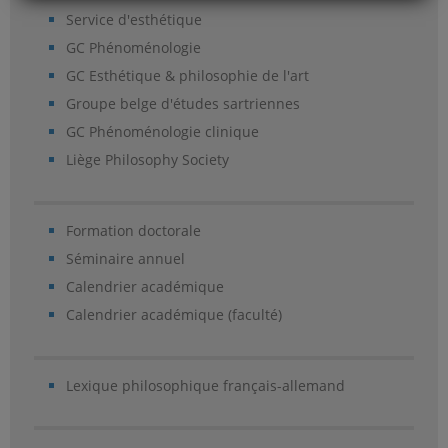
Service d'esthétique
GC Phénoménologie
GC Esthétique & philosophie de l'art
Groupe belge d'études sartriennes
GC Phénoménologie clinique
Liège Philosophy Society
Formation doctorale
Séminaire annuel
Calendrier académique
Calendrier académique (faculté)
Lexique philosophique français-allemand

•••••

Each line from the one containing "Calendrier académique (faculté)" through the end of the entries, both included, is to be returned exactly, with no other lines.

Calendrier académique (faculté)
Lexique philosophique français-allemand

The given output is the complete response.